House Intel Chairman Threatens Legal Action Against FBI, DOJ Over Russia Records
The chairman of the House Permanent Select Committee on Intelligence is threatening legal action against the Department of Justice and FBI for what he says is a failure to comply with a subpoena for documents related to the investigation of the Trump campaign.
In a letter sent Wednesday to FBI Director Christopher Wray and deputy Attorney General Rod Rosenstein, California Rep. Devin Nunes, the Intel Committee chairman, said he is giving the FBI and Justice Department until April 11 to provide the documents.

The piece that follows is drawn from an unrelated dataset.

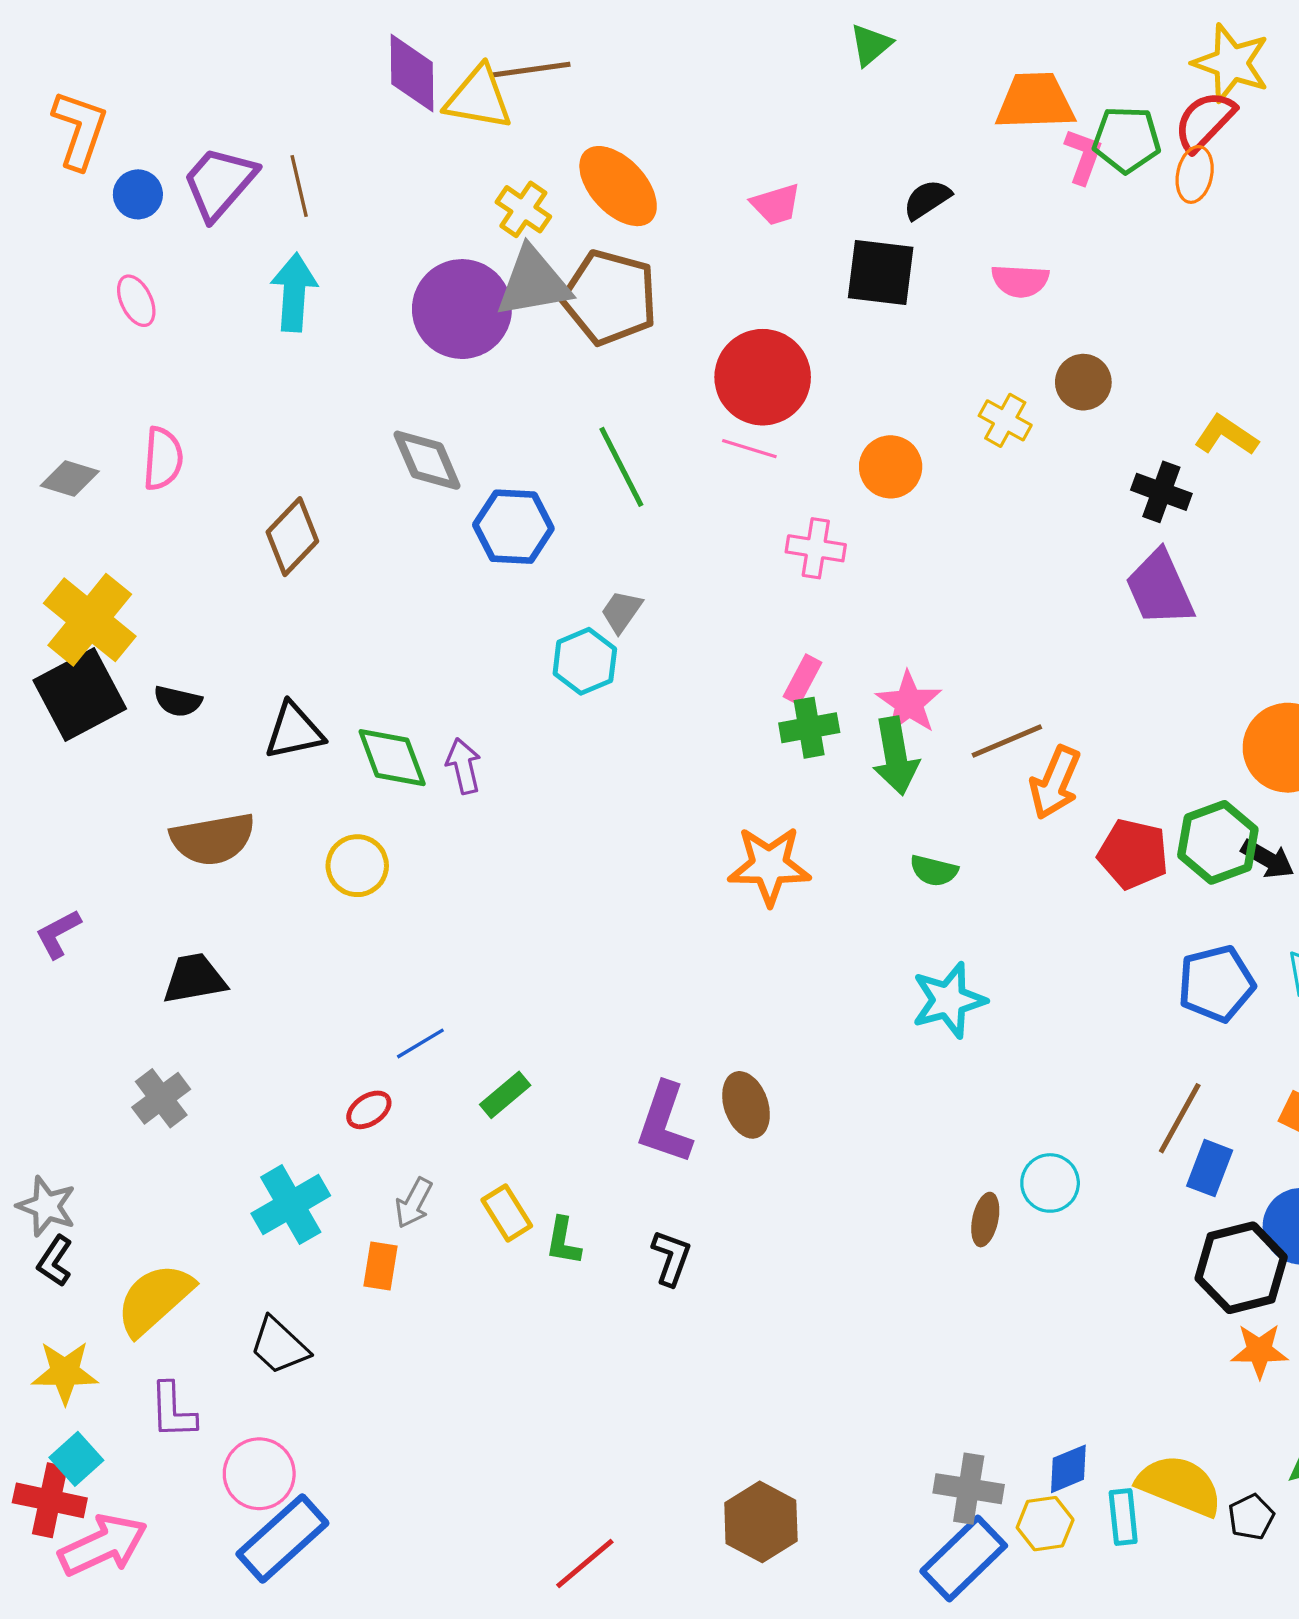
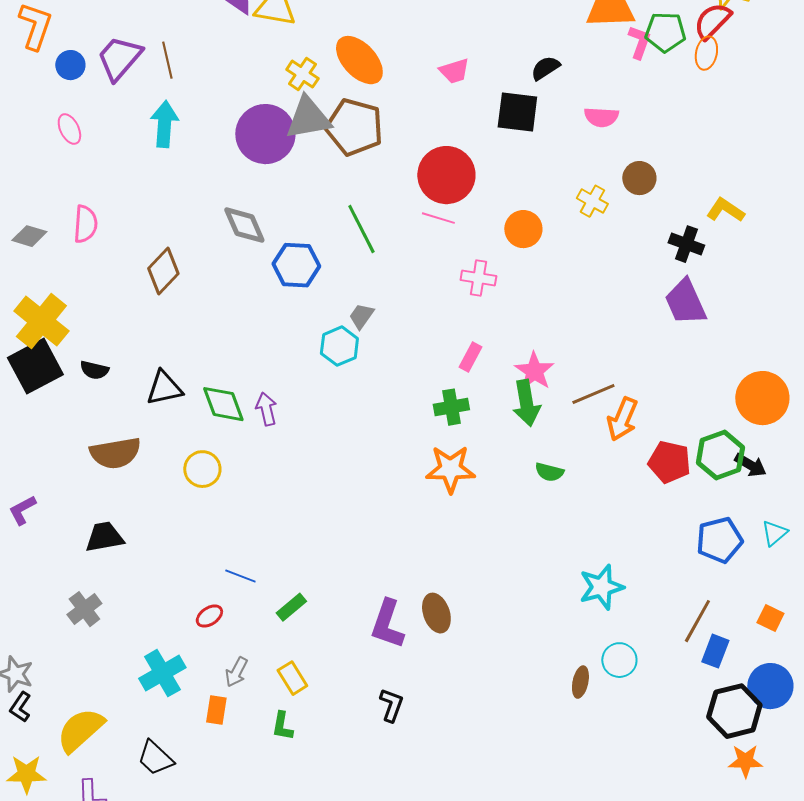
green cross: (809, 728) -> (451, 407), moved
cyan star: (949, 1000) -> (601, 587), moved
blue line: (420, 1043) -> (240, 576), turned 52
green L-shape: (563, 1241) -> (282, 726), moved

“Be advised that failure to comply in a satisfactory manner will result in the Committee pursuing all appropriate legal remedies, including seeking civil enforcement of the August 24 subpoenas in federal district court,” he wrote in the letter, which was obtained by The Daily Caller News Foundation. (RELATED: Nunes Presses Current And Former Obama Officials Over Dossier)
One of the documents Nunes seeks is an FBI record known as an Electronic Communication (EC) which laid out the bureau’s rationale for opening the counterintelligence investigation into whether the Trump campaign colluded with Russian operatives. Nunes is also demanding copies of the Foreign Intelligence Surveillance Act (FISA) warrants taken out against former Trump campaign adviser Carter Page.
Nunes and other Republicans have pressed the FBI and DOJ for answers about the decision to open the investigation into the Trump campaign as well as investigators’ reliance on the unverified Steele dossier to obtain FISA warrants to spy on Page. The counterintelligence probe was reportedly opened on July 31, 2016, based on information about then-Trump campaign aide George Papadopoulos.
The EC would seemingly contain information pertaining to Papadopoulos and his contacts with Russia-linked operatives.
The FBI and DOJ have provided some of the documents sought by the Intelligence Committee, though Nunes says they are heavily redacted.
“On March 14, 2018, Committee investigators were given access to a still heavily redacted version of the EC, which — as I informed Director Wray the next day via phone — was unsatisfactory,” Nunes writes.
He said that the FBI’s congressional liaison told the Intelligence Committee on March 23 that the bureau “would refuse to further unredact the EC based on its supposed sensitivity.” (RELATED: House Intel Expands Dossier Probe)
Nunes insists that the document “is not highly classified, and law enforcement sources have apparently not been shy about leaking to the press information that the Department and Bureau refuse to share with Congress.”